– Божие селение во храм святый приводится Богородица Мариам, плотию трилетствующая, и Той свещесветят девы предтекуще… Божия Агница неблазненная, и голубица нескверная, Боговместимая скиния, славы освящение, в скинии святей обитати избра…

Ну давай, Доченька, давай. Я держу Тебя. Бархатное платьице Свое не испачкай!.. башмачком пыльным не наступи на подол… Давай… раз-два-взяли… еще раз взяли!.. Топ, топ… все вверх и вверх…

– Непорочная Агница и нескверный чертог, в дом Божий Богородица Мариам с веселием вводится преславно, Юже ангели Божии дориносят верно, и вси вернии блажат присно, и благодарственно поют Ей непрестанно велиим гласом: наша слава и спасение Ты еси, Всенепорочная!..

Все глаза в толпе глядят на нас. Как мы с Доченькой моей идем, идем по крутой лестнице вверх. Все вверх и вверх.

– Храм и Палата, и Небо одушевленное явльшися, Богоневесто Царева, в храм законный приводима днесь, Тому соблюдаема, Пречистая.

Дитя мое!
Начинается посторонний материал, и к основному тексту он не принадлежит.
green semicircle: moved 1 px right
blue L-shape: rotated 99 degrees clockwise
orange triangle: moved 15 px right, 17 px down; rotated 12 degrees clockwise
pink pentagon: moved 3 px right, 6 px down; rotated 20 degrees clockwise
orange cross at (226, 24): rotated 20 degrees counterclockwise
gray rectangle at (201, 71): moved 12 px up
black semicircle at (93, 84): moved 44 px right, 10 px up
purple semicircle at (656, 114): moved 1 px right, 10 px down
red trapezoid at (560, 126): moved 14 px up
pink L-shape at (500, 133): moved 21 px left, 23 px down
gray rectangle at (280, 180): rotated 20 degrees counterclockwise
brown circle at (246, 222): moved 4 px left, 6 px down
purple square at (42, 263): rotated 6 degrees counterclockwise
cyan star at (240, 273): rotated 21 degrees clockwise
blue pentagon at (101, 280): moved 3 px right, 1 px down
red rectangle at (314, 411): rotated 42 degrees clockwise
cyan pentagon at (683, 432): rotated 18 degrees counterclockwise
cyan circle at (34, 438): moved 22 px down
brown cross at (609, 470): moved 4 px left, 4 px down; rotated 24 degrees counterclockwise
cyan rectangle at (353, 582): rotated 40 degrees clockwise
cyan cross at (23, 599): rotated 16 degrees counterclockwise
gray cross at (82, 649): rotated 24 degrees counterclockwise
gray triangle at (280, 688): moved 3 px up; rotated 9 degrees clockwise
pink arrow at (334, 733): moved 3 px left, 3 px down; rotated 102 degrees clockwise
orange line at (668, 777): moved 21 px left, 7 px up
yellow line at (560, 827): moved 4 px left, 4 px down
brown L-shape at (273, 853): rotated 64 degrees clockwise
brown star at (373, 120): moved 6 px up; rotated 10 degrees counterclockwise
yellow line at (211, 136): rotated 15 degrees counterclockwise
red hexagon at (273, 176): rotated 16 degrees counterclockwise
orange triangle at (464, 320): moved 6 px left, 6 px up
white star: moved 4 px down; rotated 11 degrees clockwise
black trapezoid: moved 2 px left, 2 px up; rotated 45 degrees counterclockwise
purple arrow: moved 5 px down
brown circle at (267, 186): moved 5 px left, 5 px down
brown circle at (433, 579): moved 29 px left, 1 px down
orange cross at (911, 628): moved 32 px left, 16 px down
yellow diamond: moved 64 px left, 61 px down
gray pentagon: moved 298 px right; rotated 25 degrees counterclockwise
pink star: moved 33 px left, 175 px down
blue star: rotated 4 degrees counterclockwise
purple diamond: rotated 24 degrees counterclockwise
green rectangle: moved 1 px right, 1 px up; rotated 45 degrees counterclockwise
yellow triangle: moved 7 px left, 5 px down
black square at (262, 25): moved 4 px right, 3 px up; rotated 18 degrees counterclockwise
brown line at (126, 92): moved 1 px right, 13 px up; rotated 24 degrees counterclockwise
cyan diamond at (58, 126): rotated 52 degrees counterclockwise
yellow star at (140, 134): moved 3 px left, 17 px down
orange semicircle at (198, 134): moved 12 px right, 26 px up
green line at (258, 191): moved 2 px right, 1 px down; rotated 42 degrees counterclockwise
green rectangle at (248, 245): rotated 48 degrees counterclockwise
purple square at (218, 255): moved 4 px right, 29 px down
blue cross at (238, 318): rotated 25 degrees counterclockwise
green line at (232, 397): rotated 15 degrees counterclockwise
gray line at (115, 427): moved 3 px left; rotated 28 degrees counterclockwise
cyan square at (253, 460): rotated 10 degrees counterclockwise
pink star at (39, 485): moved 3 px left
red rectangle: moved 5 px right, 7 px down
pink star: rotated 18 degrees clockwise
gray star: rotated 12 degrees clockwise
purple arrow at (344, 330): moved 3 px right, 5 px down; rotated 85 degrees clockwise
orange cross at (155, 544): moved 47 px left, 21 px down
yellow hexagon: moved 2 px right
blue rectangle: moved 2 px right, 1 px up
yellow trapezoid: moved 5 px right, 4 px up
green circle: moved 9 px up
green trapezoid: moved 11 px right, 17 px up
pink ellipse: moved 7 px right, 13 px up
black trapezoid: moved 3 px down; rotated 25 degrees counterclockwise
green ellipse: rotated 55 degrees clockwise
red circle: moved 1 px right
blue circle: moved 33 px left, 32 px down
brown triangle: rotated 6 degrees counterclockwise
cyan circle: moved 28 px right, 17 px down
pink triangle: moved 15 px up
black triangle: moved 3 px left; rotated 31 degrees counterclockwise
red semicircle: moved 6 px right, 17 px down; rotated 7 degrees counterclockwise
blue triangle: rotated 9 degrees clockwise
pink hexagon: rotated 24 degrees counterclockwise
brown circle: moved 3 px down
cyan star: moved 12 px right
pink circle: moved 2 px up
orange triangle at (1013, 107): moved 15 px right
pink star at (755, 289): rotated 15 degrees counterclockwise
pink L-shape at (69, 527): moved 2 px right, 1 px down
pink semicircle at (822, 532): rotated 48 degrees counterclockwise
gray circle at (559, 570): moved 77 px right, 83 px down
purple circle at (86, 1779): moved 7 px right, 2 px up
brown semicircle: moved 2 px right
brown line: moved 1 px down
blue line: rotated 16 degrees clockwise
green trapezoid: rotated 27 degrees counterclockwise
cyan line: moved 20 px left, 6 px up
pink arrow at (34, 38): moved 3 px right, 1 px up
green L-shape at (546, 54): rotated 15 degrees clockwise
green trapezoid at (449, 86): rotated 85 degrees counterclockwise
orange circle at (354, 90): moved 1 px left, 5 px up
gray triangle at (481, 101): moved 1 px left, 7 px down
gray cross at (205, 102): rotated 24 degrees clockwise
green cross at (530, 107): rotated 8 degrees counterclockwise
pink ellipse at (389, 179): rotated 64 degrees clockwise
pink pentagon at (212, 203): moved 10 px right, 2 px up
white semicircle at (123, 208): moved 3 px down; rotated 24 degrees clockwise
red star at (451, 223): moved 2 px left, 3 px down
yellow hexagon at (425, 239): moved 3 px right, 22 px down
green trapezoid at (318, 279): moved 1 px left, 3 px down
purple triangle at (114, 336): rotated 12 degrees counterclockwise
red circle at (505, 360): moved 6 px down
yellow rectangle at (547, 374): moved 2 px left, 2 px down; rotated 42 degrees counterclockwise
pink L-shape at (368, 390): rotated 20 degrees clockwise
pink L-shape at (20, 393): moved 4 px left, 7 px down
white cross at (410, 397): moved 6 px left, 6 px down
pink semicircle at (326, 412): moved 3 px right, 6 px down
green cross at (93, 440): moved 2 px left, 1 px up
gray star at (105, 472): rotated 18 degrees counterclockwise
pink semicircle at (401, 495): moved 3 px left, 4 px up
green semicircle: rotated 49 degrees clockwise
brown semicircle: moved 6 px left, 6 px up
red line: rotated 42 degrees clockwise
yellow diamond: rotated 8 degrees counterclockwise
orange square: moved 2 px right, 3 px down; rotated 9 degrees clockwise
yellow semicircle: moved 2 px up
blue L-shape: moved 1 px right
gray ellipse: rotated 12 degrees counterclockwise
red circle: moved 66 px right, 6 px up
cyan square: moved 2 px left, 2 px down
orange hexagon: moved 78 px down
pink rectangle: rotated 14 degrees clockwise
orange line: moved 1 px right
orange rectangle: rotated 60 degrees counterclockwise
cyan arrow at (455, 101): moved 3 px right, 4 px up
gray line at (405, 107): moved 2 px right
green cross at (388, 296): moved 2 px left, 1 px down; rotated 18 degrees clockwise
Пресветлое Дитя мое! Я ввожу Тебя во храм. Видишь, я стал священником; и я ввожу Тебя во храм Святой, потому что сегодня праздник, и, видишь, везде флаги, расшитые золотом, выкинуты, и золотые хоругви всюду навешаны, и в воздухе летят цветным снегом серпантин и конфетти, и конфеты летят из горсти, и лампады и свечи все зажжены! И на шеях, на запястьях и пальцах у людей, у рабов и господ, ярко горят самоцветы заморские, из земли Офир, из Тира и Сидона, из Дамаска и Яффы! Не ругай меня, Доченька, что я раньше Тебя в храм не привел. Я ведь не был тогда еще священником. А теперь, видишь, родная, я – священник, и храм – мой дом, и давай поднимемся по крутой лестнице, давай в Дом наш войдем…

– Иоакиме и Анно веселитеся ныне, во храм приводяще Господень Чистую Бога Матерь Христа Всецаря будущую, от вас же рождшуюся, яко трилетствующую Юницу…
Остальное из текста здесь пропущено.